---------- RECORDS ----------

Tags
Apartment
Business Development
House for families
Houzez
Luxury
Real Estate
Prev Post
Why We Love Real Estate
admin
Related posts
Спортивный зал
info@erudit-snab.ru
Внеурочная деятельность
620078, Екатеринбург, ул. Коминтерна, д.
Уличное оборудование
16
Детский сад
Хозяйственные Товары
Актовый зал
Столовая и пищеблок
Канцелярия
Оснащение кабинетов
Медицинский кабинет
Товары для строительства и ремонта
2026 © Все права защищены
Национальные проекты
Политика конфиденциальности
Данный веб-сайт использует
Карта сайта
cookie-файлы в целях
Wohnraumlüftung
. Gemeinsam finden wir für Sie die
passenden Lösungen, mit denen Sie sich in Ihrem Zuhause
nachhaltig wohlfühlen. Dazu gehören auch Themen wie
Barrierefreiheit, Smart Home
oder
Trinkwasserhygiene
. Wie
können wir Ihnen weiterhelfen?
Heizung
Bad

----------
---------- RECORDS ----------

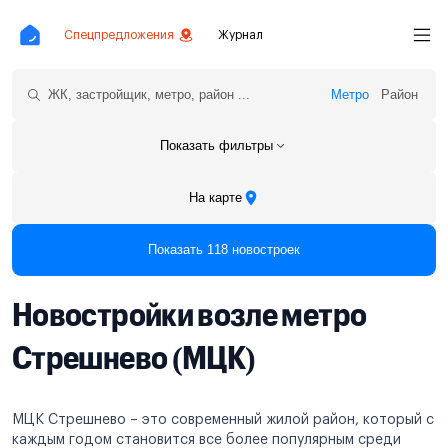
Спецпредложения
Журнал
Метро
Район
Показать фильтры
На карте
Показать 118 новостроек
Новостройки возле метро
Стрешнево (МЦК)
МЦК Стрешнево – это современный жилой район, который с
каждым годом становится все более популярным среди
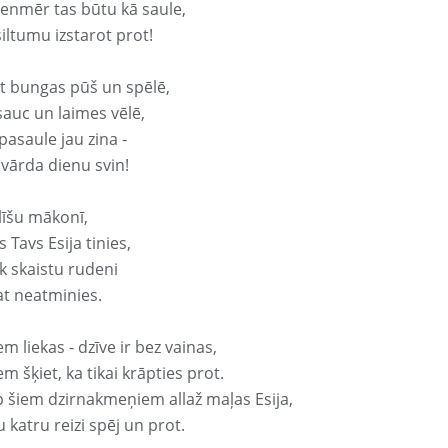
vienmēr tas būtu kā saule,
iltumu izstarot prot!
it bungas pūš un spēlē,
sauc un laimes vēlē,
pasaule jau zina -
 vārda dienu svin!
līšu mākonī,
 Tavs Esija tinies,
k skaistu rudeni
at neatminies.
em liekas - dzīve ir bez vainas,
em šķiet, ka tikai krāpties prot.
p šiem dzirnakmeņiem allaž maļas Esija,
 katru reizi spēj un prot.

----------
---------- RECORDS ----------

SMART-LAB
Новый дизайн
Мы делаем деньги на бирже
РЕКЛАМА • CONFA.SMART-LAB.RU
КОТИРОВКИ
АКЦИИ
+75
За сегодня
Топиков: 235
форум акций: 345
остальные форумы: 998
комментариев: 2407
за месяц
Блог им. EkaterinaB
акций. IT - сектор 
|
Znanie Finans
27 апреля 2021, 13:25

----------

*EXERCISE DESCRIPTION:* Go through the records and copy each line with "Товары" in it.

*ANSWER SPACE:*
Хозяйственные Товары
Товары для строительства и ремонта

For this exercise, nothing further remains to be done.